In The Roads That Found Me, Amelberge Nyagatare traces a life shaped by resilience, displacement, discrimination, and extraordinary courage.

From a childhood marked by family separation and ethnic exclusion in Rwanda, to academic excellence achieved against systemic barriers, and through the trauma of the 1994 Genocide Against the Tutsi, her story is both personal and political.

Trained in law and later in social pedagogy and psychosocial counselling, Nyagatare has spent decades advocating for dignity and inclusion. Living in Austria since 1995, she became a strong voice for Black and African communities facing discrimination and structural marginalisation.

In this interview with The New Times, she reflects on the experiences that forged her character, the traumas that tested her, and the lessons of forgiveness and perseverance that continue to guide her work.

Can you introduce yourself to our readers?

My name is Amelberge Nyagatare. I have lived in Austria since 1995, after marrying an Austrian. I am a mother of three; aged 29, 25, 22 and I turn 60 in March.

I studied law and, after the genocide, worked for an Austrian corporation under the Austrian Relief Program. Later, I served as a Desk Officer for Africa, particularly French-speaking countries.

I have always believed that if something needs to change, you must take responsibility and act.

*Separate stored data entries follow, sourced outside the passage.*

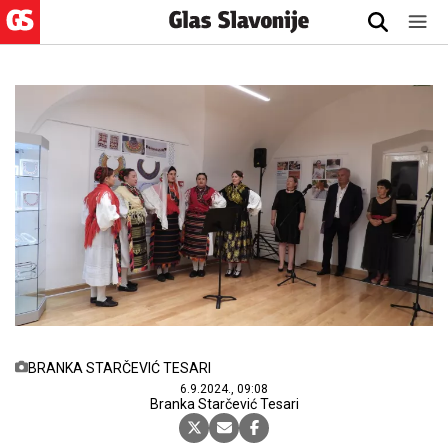
BRANKA STARČEVIĆ TESARI
6.9.2024., 09:08
Branka Starčević Tesari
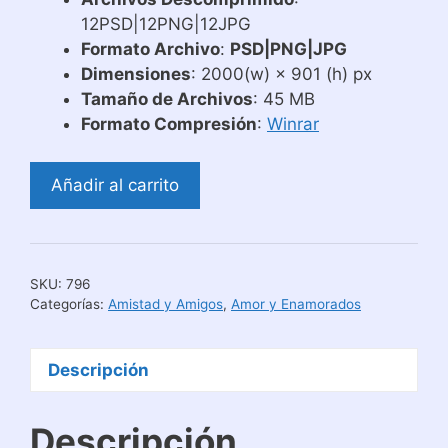
12PSD|12PNG|12JPG
Formato Archivo
:
PSD|PNG|JPG
Dimensiones
: 2000(w) × 901 (h) px
Tamaño de Archivos
: 45 MB
Formato Compresión
:
Winrar
Plantillas
Añadir al carrito
para
Tazas
de
Amor
SKU:
796
Cómics
Categorías:
Amistad y Amigos
,
Amor y Enamorados
2
cantidad
Descripción
Descripción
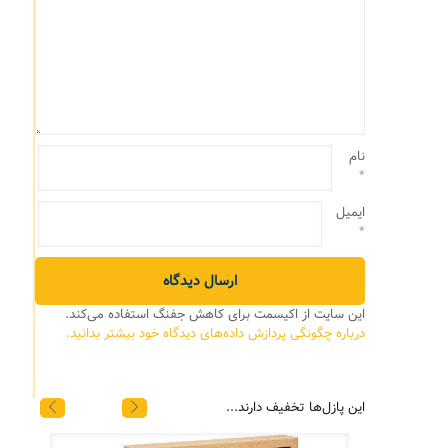
نام
*
ایمیل
*
این سایت از اکیسمت برای کاهش جفنگ استفاده می‌کند.
درباره چگونگی پردازش داده‌های دیدگاه خود بیشتر بدانید.
این پازل‌ها تخفیف دارند...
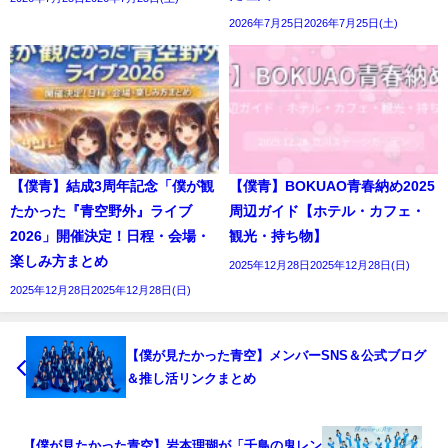
2026年7月25日2026年7月25日(土)
【僕青】結成3周年記念「僕が観
【僕青】BOKUAO青春納め2025
たかった『青空野外』ライブ
周辺ガイド【ホテル・カフェ・
2026」開催決定！日程・会場・
観光・持ち物】
楽しみ方まとめ
2025年12月28日2025年12月28日(日)
2025年12月28日2025年12月28日(日)
【僕が見たかった青空】メンバーSNS＆公式ブログ
＆推し活リンクまとめ
【僕が見たかった青空】岩本理瑚が「千鳥の鬼レン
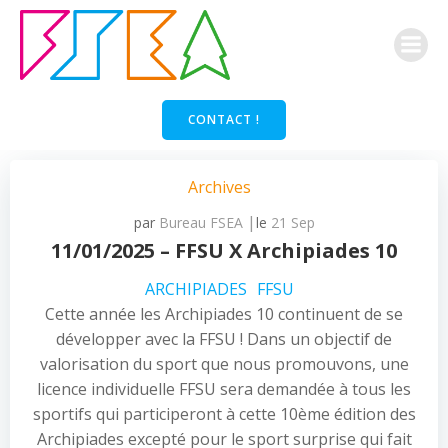
Aller
au
contenu
CONTACT !
Archives
|
par
Bureau FSEA
le
21 Sep
11/01/2025 – FFSU X Archipiades 10
ARCHIPIADES
FFSU
Cette année les Archipiades 10 continuent de se
développer avec la FFSU ! Dans un objectif de
valorisation du sport que nous promouvons, une
licence individuelle FFSU sera demandée à tous les
sportifs qui participeront à cette 10ème édition des
Archipiades excepté pour le sport surprise qui fait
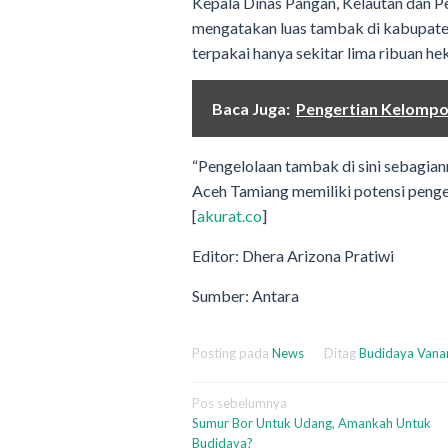
Kepala Dinas Pangan, Kelautan dan 
mengatakan luas tambak di kabupaten i
terpakai hanya sekitar lima ribuan he
Baca Juga:
Pengertian Kelompo
“Pengelolaan tambak di sini sebagian
Aceh Tamiang memiliki potensi penge
[
akurat.co
]
Editor: Dhera Arizona Pratiwi
Sumber: Antara
Posting pada
News
Ditag
Budidaya Van
Navigasi
Pos sebelumnya
Sumur Bor Untuk Udang, Amankah Untuk
pos
Budidaya?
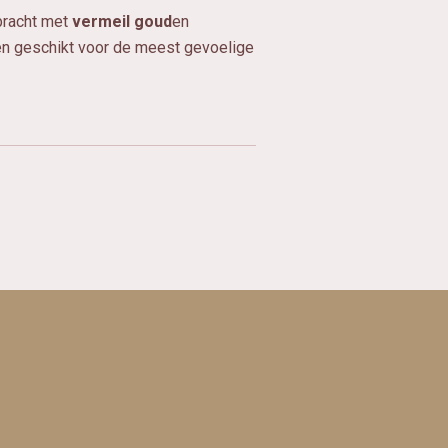
bracht met
vermeil goud
en
 en geschikt voor de meest gevoelige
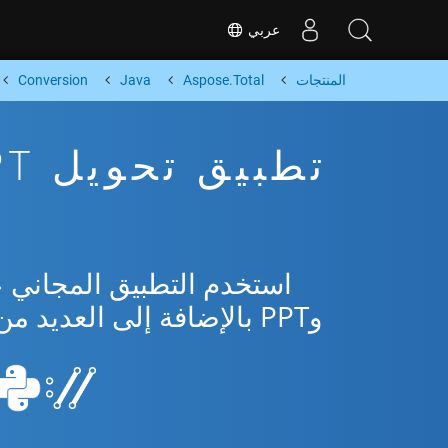
عربي
المنتجات
Aspose.Total
Java
Conversion
وPPT بالإضافة إلى العديد من التنسيقات الشائعة من Microsoft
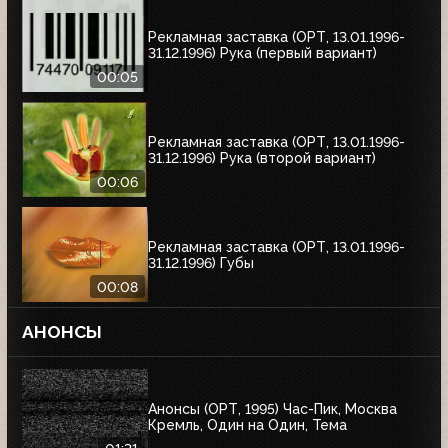
Рекламная заставка (ОРТ, 13.01.1996-
31.12.1996) Рука (первый вариант)
00:05
Рекламная заставка (ОРТ, 13.01.1996-
31.12.1996) Рука (второй вариант)
00:06
Рекламная заставка (ОРТ, 13.01.1996-
31.12.1996) Губы
00:08
АНОНСЫ
Анонсы (ОРТ, 1995) Час-Пик, Москва
Кремль, Один на Один, Тема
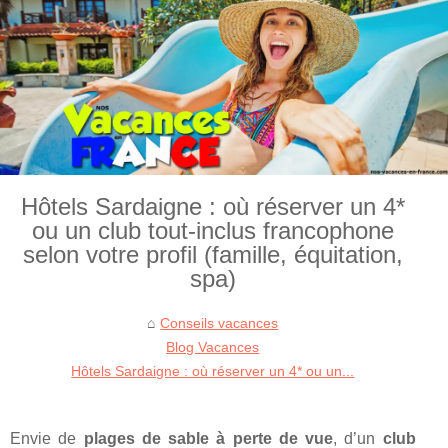
Hôtels Sardaigne : où réserver un 4*
ou un club tout‑inclus francophone
selon votre profil (famille, équitation,
spa)
Conseils vacances
Blog Vacances
Hôtels Sardaigne : où réserver un 4* ou un...
Envie de
plages de sable à perte de vue
, d’un
club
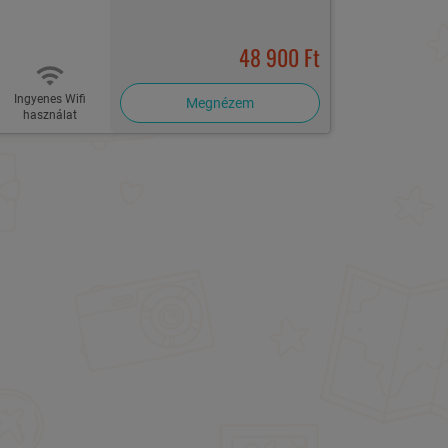
48 900 Ft
Ingyenes Wifi
Megnézem
használat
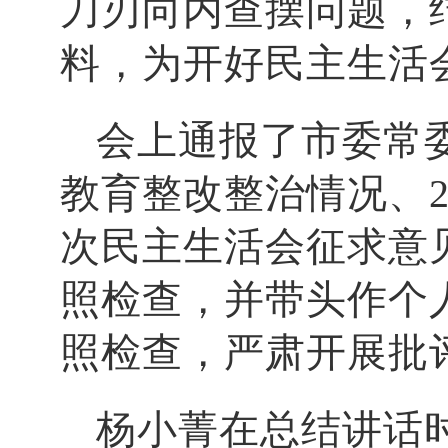
刀刃向内查摆问题，
料，为开好民主生活
会上通报了市委常
教育整改整治情况、2
次民主生活会征求意
照检查，并带头作个
照检查，严肃开展批
杨小菁在总结讲话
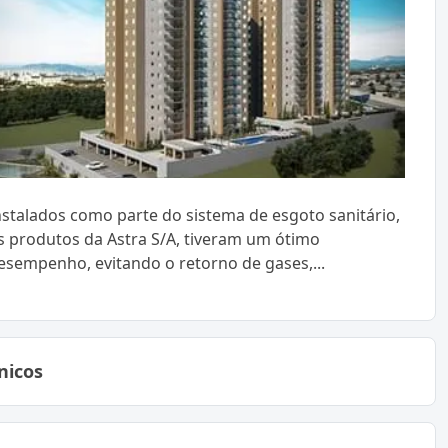
nstalados como parte do sistema de esgoto sanitário,
s produtos da Astra S/A, tiveram um ótimo
esempenho, evitando o retorno de gases,...
nicos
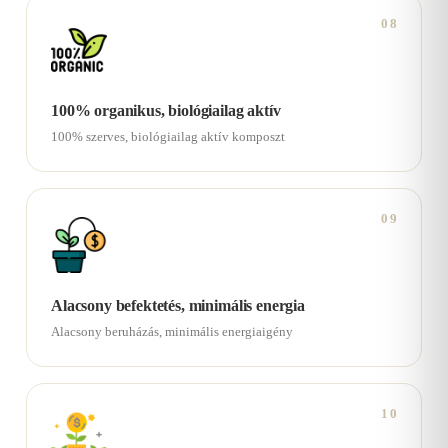
08
100% organikus, biológiailag aktív
100% szerves, biológiailag aktív komposzt
09
Alacsony befektetés, minimális energia
Alacsony beruházás, minimális energiaigény
10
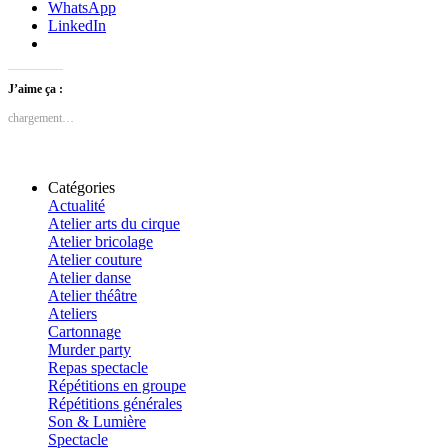
WhatsApp
LinkedIn
J’aime ça :
chargement…
Catégories
Actualité
Atelier arts du cirque
Atelier bricolage
Atelier couture
Atelier danse
Atelier théâtre
Ateliers
Cartonnage
Murder party
Repas spectacle
Répétitions en groupe
Répétitions générales
Son & Lumière
Spectacle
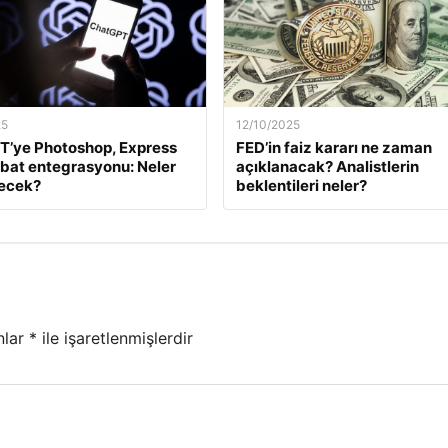
25
12/10/2025
T’ye Photoshop, Express
FED’in faiz kararı ne zaman
bat entegrasyonu: Neler
açıklanacak? Analistlerin
necek?
beklentileri neler?
nlar
*
ile işaretlenmişlerdir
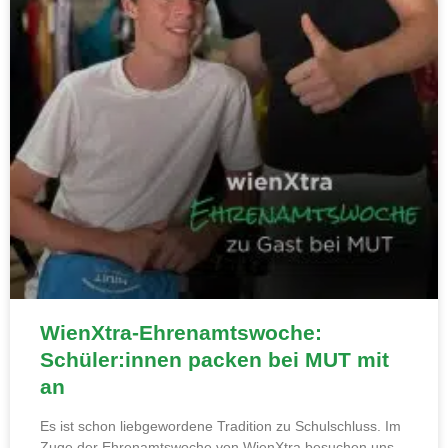
WienXtra-Ehrenamtswoche:
Schüler:innen packen bei MUT mit
an
Es ist schon liebgewordene Tradition zu Schulschluss. Im
Zuge der Ehrenamtswoche von WienXtra besuchen uns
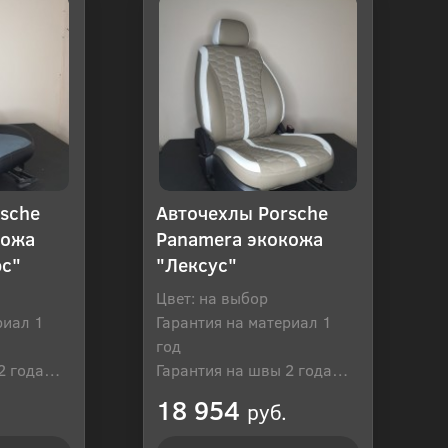
sche
Авточехлы Porsche
кожа
Panamera экокожа
юс"
"Лексус"
Цвет: на выбор
риал 1
Гарантия на материал 1
год
2 года
Гарантия на швы 2 года
оссия
Производитель: Россия
18 954
руб.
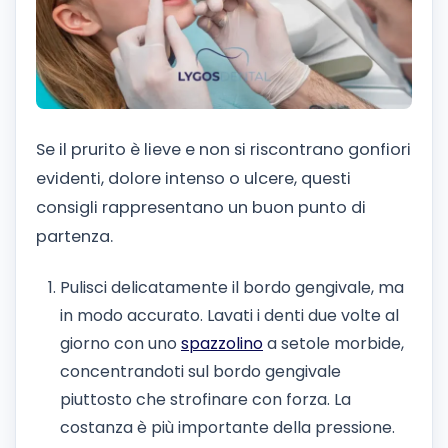
Se il prurito è lieve e non si riscontrano gonfiori
evidenti, dolore intenso o ulcere, questi
consigli rappresentano un buon punto di
partenza.
Pulisci delicatamente il bordo gengivale, ma
in modo accurato. Lavati i denti due volte al
giorno con uno
spazzolino
a setole morbide,
concentrandoti sul bordo gengivale
piuttosto che strofinare con forza. La
costanza è più importante della pressione.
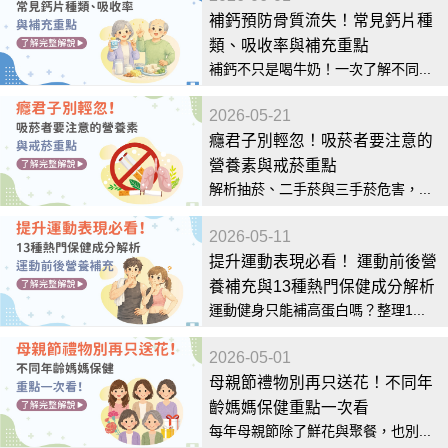
補鈣預防骨質流失！常見鈣片種
類、吸收率與補充重點
補鈣不只是喝牛奶！一次了解不同...
2026-05-21
癮君子別輕忽！吸菸者要注意的
營養素與戒菸重點
解析抽菸、二手菸與三手菸危害，...
2026-05-11
提升運動表現必看！ 運動前後營
養補充與13種熱門保健成分解析
運動健身只能補高蛋白嗎？整理1...
2026-05-01
母親節禮物別再只送花！不同年
齡媽媽保健重點一次看
每年母親節除了鮮花與聚餐，也別...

That conviction led me to law, then to social pedagogy, and to psychosocial counselling.

While living in Austria, I saw Black communities face discrimination and structural barriers with little support. I returned to study so I could stand beside them with both conviction and qualification.

For many years, I worked closely with African communities in Upper Austria—helping people find employment, secure school placements, access housing, and navigate a society where they often felt invisible.

Today my work has shifted. I have returned to Africa as the African Representative of Global Research Park, building bridges between international capital and African governments to support projects that create jobs, strengthen education, and foster long-term growth.

It is still about dignity and opportunity—now at a structural level.

You describe growing up in a comfortable family. What was your childhood like?

Materially, we were comfortable. My father was an entrepreneur, and we attended good schools. But I learned early that comfort and stability are not the same.

When I was four, my mother was sent away. She left six children behind; none of us went with her. Power belonged to whoever controlled resources, and my father made that decision. I did not see my mother again until I was nine.

When you reunited with your mother, what stayed with you?

I asked why she had left me. She told me my father was her cousin and the love of her life, then asked me to love him and respect my stepmother because he loved her.

There was no bitterness. From her, I learned forgiveness and acceptance—how to live with grace in difficult circumstances.

When did you first become aware of ethnic divisions?

At school. At home, we did not discuss being Hutu, Tutsi, or Twa. At school, identity suddenly determined treatment. I was once expelled without fully understanding why; later I learned it was linked to ethnic tensions. As children, we felt isolated long before we understood politics.

Did you talk to your family about it?

I asked my stepmother why we were treated badly. She told me to speak less and accept life as it comes, not to escalate an already difficult situation.

Despite this, you excelled academically. How?

I was part of the first cohort of an education reform in the early 1980s that extended primary school to eight years and added vocational subjects.

I performed very well, but because of the quota system at the time, I was not assigned a secondary school. It hurt—not because of ability, but because merit did not matter.

Through family intervention, I later attended a religious secondary school in Jenda, Burundi, and completed my studies. Education, for me, was a tool for independence and dignity.

You later studied law in Burundi. What happened then?

I graduated in 1993, the year President Ndadaye was killed. A Burundian friend feared for her life after her home was destroyed. She believed Rwanda would be safer, so I took her myself.

That journey was dangerous. What happened?

We passed through the DR Congo. People called me a "snake,” accused me of killing Ndadaye, and tried to attack me—more than four times. I am tall and fit the stereotype of a Tutsi woman.

I defended myself by saying I was taking a Hutu woman to safety. Once, they nearly threw me off a moving bus. Some women intervened and saved me.

What message do you hope young people take from your book?

Life is a mix of good and bad. We must find strength within ourselves to endure the hard days and learn from them—not be held back by them.